What you need to do:
Lines that contain "page" are to be copied from the material, every one of them.

The input:
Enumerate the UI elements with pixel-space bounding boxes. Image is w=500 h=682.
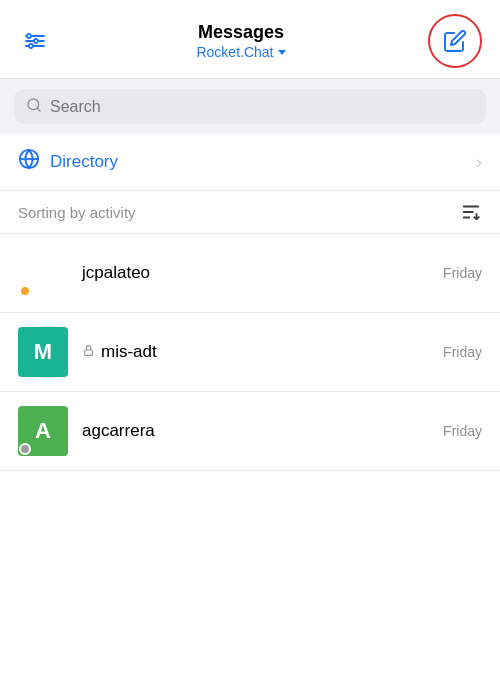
chat-time: Friday [443, 423, 482, 439]
chat-name-text: agcarrera [82, 421, 155, 441]
directory-row[interactable]: Directory › [0, 134, 500, 191]
search-icon [26, 97, 42, 116]
chat-time: Friday [443, 265, 482, 281]
filter-icon [24, 29, 48, 53]
header-center: Messages Rocket.Chat [196, 22, 285, 60]
status-dot [19, 443, 31, 455]
chat-item[interactable]: AagcarreraFriday [0, 392, 500, 471]
chat-name-text: mis-adt [101, 342, 157, 362]
chevron-right-icon: › [476, 152, 482, 173]
chat-item[interactable]: jcpalateoFriday [0, 234, 500, 313]
svg-point-3 [34, 39, 38, 43]
header: Messages Rocket.Chat [0, 0, 500, 79]
chat-name-row: jcpalateoFriday [82, 263, 482, 283]
chat-item[interactable]: Mmis-adtFriday [0, 313, 500, 392]
sorting-label: Sorting by activity [18, 204, 136, 221]
avatar-area: M [18, 327, 68, 377]
sorting-row: Sorting by activity [0, 191, 500, 234]
chat-name: jcpalateo [82, 263, 150, 283]
chat-info: mis-adtFriday [82, 342, 482, 362]
app-container: Messages Rocket.Chat [0, 0, 500, 682]
compose-icon [443, 29, 467, 53]
svg-point-6 [29, 44, 33, 48]
sort-icon[interactable] [460, 201, 482, 223]
search-bar-container [0, 79, 500, 134]
svg-rect-11 [85, 350, 93, 355]
chat-info: agcarreraFriday [82, 421, 482, 441]
search-input[interactable] [50, 98, 474, 116]
directory-left: Directory [18, 148, 118, 176]
avatar-area [18, 248, 68, 298]
chat-name: mis-adt [82, 342, 157, 362]
search-bar [14, 89, 486, 124]
compose-button-wrapper [428, 14, 482, 68]
chat-name-row: mis-adtFriday [82, 342, 482, 362]
filter-button[interactable] [18, 23, 54, 59]
chat-name-row: agcarreraFriday [82, 421, 482, 441]
chat-list: jcpalateoFridayMmis-adtFridayAagcarreraF… [0, 234, 500, 682]
compose-button[interactable] [437, 23, 473, 59]
chat-time: Friday [443, 344, 482, 360]
header-left [18, 23, 54, 59]
chevron-down-icon [278, 50, 286, 55]
workspace-selector[interactable]: Rocket.Chat [196, 44, 285, 60]
avatar-area: A [18, 406, 68, 456]
chat-info: jcpalateoFriday [82, 263, 482, 283]
workspace-name: Rocket.Chat [196, 44, 273, 60]
globe-icon [18, 148, 40, 176]
chat-name: agcarrera [82, 421, 155, 441]
status-dot [19, 285, 31, 297]
directory-label: Directory [50, 152, 118, 172]
avatar: M [18, 327, 68, 377]
header-title: Messages [198, 22, 284, 44]
lock-icon [82, 344, 95, 360]
chat-name-text: jcpalateo [82, 263, 150, 283]
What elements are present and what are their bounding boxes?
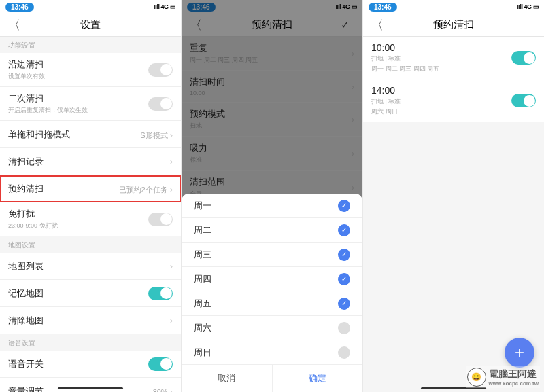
chevron-right-icon: › <box>170 130 173 140</box>
bg-suction: 吸力 标准 › <box>182 137 362 171</box>
status-signal: ııll 4G ▭ <box>517 3 539 10</box>
check-icon: ✓ <box>338 249 350 261</box>
status-time: 13:46 <box>369 3 397 12</box>
setting-edge-clean[interactable]: 沿边清扫 设置单次有效 <box>0 53 181 87</box>
setting-mop-mode[interactable]: 单拖和扫拖模式 S形模式› <box>0 121 181 148</box>
confirm-icon[interactable]: ✓ <box>341 18 354 31</box>
check-icon <box>338 322 350 334</box>
check-icon: ✓ <box>338 224 350 236</box>
chevron-right-icon: › <box>170 261 173 271</box>
page-title: 设置 <box>22 18 159 31</box>
toggle-schedule-2[interactable] <box>511 94 536 107</box>
day-friday[interactable]: 周五✓ <box>182 291 362 316</box>
toggle-dnd[interactable] <box>148 213 173 226</box>
toggle-schedule-1[interactable] <box>511 51 536 65</box>
day-picker-sheet: 周一✓ 周二✓ 周三✓ 周四✓ 周五✓ 周六 周日 取消 确定 <box>182 194 362 392</box>
status-bar: 13:46 ııll 4G ▭ <box>363 0 544 14</box>
back-icon[interactable]: 〈 <box>8 17 22 33</box>
status-signal: ııll 4G ▭ <box>335 3 357 10</box>
phone-screen-3: 13:46 ııll 4G ▭ 〈 预约清扫 10:00 扫地 | 标准 周一 … <box>363 0 544 392</box>
home-indicator <box>58 387 123 389</box>
setting-schedule-clean[interactable]: 预约清扫 已预约2个任务› <box>0 175 181 202</box>
chevron-right-icon: › <box>170 156 173 166</box>
status-time: 13:46 <box>5 3 34 12</box>
setting-clear-map[interactable]: 清除地图 › <box>0 307 181 334</box>
section-function: 功能设置 <box>0 37 181 53</box>
nav-header: 〈 设置 <box>0 14 181 37</box>
toggle-double-clean[interactable] <box>148 97 173 111</box>
check-icon: ✓ <box>338 200 350 212</box>
setting-map-list[interactable]: 地图列表 › <box>0 253 181 280</box>
setting-dnd[interactable]: 免打扰 23:00-9:00 免打扰 <box>0 202 181 236</box>
setting-clean-record[interactable]: 清扫记录 › <box>0 148 181 175</box>
check-icon: ✓ <box>338 298 350 310</box>
day-saturday[interactable]: 周六 <box>182 316 362 340</box>
day-wednesday[interactable]: 周三✓ <box>182 243 362 267</box>
day-tuesday[interactable]: 周二✓ <box>182 218 362 243</box>
status-bar: 13:46 ııll 4G ▭ <box>0 0 181 14</box>
status-signal: ııll 4G ▭ <box>154 3 175 10</box>
toggle-voice-switch[interactable] <box>148 357 173 371</box>
setting-voice-switch[interactable]: 语音开关 <box>0 351 181 378</box>
schedule-item-1[interactable]: 10:00 扫地 | 标准 周一 周二 周三 周四 周五 <box>363 37 544 79</box>
chevron-right-icon: › <box>170 387 173 393</box>
toggle-edge-clean[interactable] <box>148 63 173 77</box>
bg-repeat: 重复 周一 周二 周三 周四 周五 › <box>182 37 362 71</box>
watermark: 😀 電腦王阿達 www.kocpc.com.tw <box>466 366 541 388</box>
phone-screen-1: 13:46 ııll 4G ▭ 〈 设置 功能设置 沿边清扫 设置单次有效 二次… <box>0 0 181 392</box>
chevron-right-icon: › <box>170 184 173 194</box>
setting-remember-map[interactable]: 记忆地图 <box>0 280 181 307</box>
setting-volume[interactable]: 音量调节 30%› <box>0 378 181 392</box>
back-icon[interactable]: 〈 <box>190 17 203 33</box>
check-icon: ✓ <box>338 273 350 285</box>
watermark-logo-icon: 😀 <box>467 368 486 387</box>
nav-header: 〈 预约清扫 ✓ <box>182 14 362 37</box>
day-monday[interactable]: 周一✓ <box>182 194 362 218</box>
add-schedule-button[interactable]: + <box>505 338 534 368</box>
setting-double-clean[interactable]: 二次清扫 开启后重复清扫，仅单次生效 <box>0 87 181 121</box>
section-map: 地图设置 <box>0 236 181 253</box>
status-time: 13:46 <box>187 3 216 12</box>
toggle-remember-map[interactable] <box>148 287 173 300</box>
bg-clean-time: 清扫时间 10:00 › <box>182 71 362 103</box>
page-title: 预约清扫 <box>385 18 522 31</box>
phone-screen-2: 13:46 ııll 4G ▭ 〈 预约清扫 ✓ 重复 周一 周二 周三 周四 … <box>182 0 362 392</box>
status-bar: 13:46 ııll 4G ▭ <box>182 0 362 14</box>
back-icon[interactable]: 〈 <box>371 17 385 33</box>
day-thursday[interactable]: 周四✓ <box>182 267 362 291</box>
cancel-button[interactable]: 取消 <box>182 365 273 392</box>
bg-schedule-mode: 预约模式 扫地 › <box>182 103 362 137</box>
day-sunday[interactable]: 周日 <box>182 340 362 365</box>
section-voice: 语音设置 <box>0 334 181 351</box>
chevron-right-icon: › <box>170 315 173 325</box>
schedule-item-2[interactable]: 14:00 扫地 | 标准 周六 周日 <box>363 79 544 122</box>
confirm-button[interactable]: 确定 <box>273 365 363 392</box>
check-icon <box>338 346 350 359</box>
nav-header: 〈 预约清扫 <box>363 14 544 37</box>
page-title: 预约清扫 <box>203 18 341 31</box>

Answer to this task:
page-title: 设置 <box>22 18 159 31</box>
page-title: 预约清扫 <box>385 18 522 31</box>
page-title: 预约清扫 <box>203 18 341 31</box>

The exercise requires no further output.